◆ Excerpted records ◆
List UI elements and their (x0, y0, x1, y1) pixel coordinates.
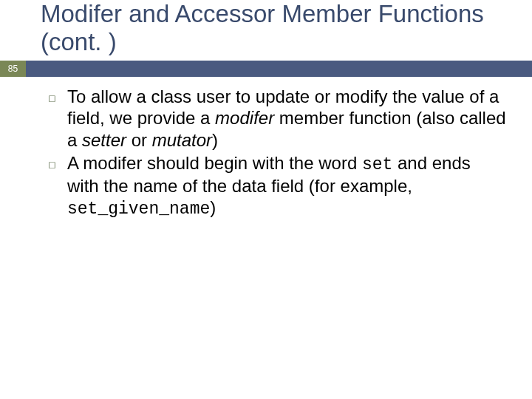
bullet-icon: ◻ (48, 86, 67, 109)
content-area: ◻ To allow a class user to update or mod… (48, 86, 506, 221)
text-emphasis: modifer (215, 108, 274, 128)
bullet-text: To allow a class user to update or modif… (67, 86, 506, 151)
text-run: A modifer should begin with the word (67, 153, 362, 173)
text-emphasis: mutator (152, 130, 212, 150)
text-run: ) (210, 197, 216, 217)
text-run: ) (212, 130, 218, 150)
header-bar: 85 (0, 61, 532, 77)
bullet-icon: ◻ (48, 152, 67, 176)
text-run: or (126, 130, 152, 150)
list-item: ◻ To allow a class user to update or mod… (48, 86, 506, 151)
page-number-badge: 85 (0, 61, 26, 77)
slide-title: Modifer and Accessor Member Functions (c… (41, 0, 517, 56)
text-code: set (362, 155, 392, 174)
slide: Modifer and Accessor Member Functions (c… (0, 0, 532, 399)
title-area: Modifer and Accessor Member Functions (c… (41, 0, 517, 56)
list-item: ◻ A modifer should begin with the word s… (48, 152, 506, 219)
text-emphasis: setter (82, 130, 126, 150)
text-code: set_given_name (67, 200, 210, 219)
accent-bar (26, 61, 532, 77)
bullet-text: A modifer should begin with the word set… (67, 152, 506, 219)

◆ Activity ◆
Select all lines with the word "allow" from the entries above.

◆ Answer space ◆
content-area: ◻ To allow a class user to update or mod… (48, 86, 506, 221)
bullet-text: To allow a class user to update or modif… (67, 86, 506, 151)
list-item: ◻ To allow a class user to update or mod… (48, 86, 506, 151)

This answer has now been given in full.